Od: Qrczak <q...@q...pl>
Pokaż wszystkie nagłówki
Dnia 2016-01-31 10:23, obywatel krys uprzejmie donosi:
> Qrczak wrote:
>> Dnia 2016-01-30 14:54, obywatel krys uprzejmie donosi:
>>> FEniks wrote:
>>>> W dniu 30.01.2016 o 13:38, krys pisze:
>>>>> FEniks wrote:
>>>>>
>>>> To skąd w takim razie jakiś znowu pomysł Unii Wyszehradzkiej? Z jednych
>>>> ramion pchać się w drugie? Neurotyczne poszukiwanie idealnego partnera,
>>>> zamiast nauczyć się żyć mądrze z jednym, choćby niedoskonałym?
>>>
>>> Mogliśmy pozostać w związku sowieckim. Mieliśmy głupi pomysł, ze nam się
>>> nie podoba. Potem wpadlismy na pomysł współpracy z zachodem. Ale znów sie
>>> okazało, że współpraca ma polegać na tym, że oni nam powiedza, co i jak i
>>> kiedy mamy robić, a my ewentualnie możemy u nich zapierniczać. Jak
>>> zasłużymy. A miała być współpraca.
>>>
>>> Unia Wyszehradzka ma byc zwiazkiem partnerskim ( jak już przy związkach
>>> jesteśmy) a nie jak do tej pory , gdzie Pan nam mówił, gdzie nasze
>>> miejsce przy zlewie.
>>
>> Założenie, że coś ma być, niestety nie daje pewności, że tak to będzie.
>
> Nigdy nie masz pewności.
>
>> Otoczenie średnio sprzyja, składniki za mocne nie są, nieustannie wiszą
>> na cycku zachodniej krasuli.
>
> Z tą krasulą to bym nie przesadzała. Jakby tak solidnie przyłożyć się do
> liczenia...
Na przestrzeni wieków średnio nam przyjaźń i z tymi sąsiadami wychodziła.

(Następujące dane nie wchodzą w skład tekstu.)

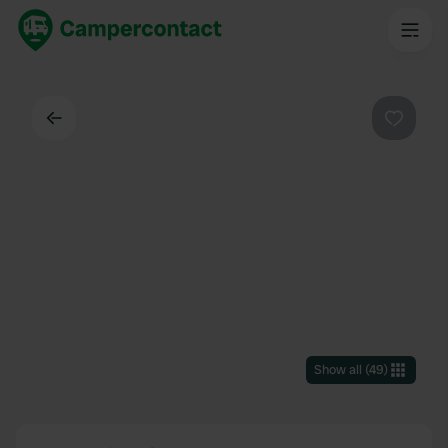
Back
Favouri
Show all
(
49
)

Ale w sumie wszystko się sprowadza do Twojego "nigdy nie masz pewności".
Q
--
Niektórzy zarzucają mi bycie szowinistą, a ja zawsze w takiej sytuacji
powtarzam, że to nieprawda, bo szowiniści to tacy goście, którzy
uważają, że kobieta powinna siedzieć w kuchni.
Ja natomiast uważam, że w kuchni też może coś popsuć.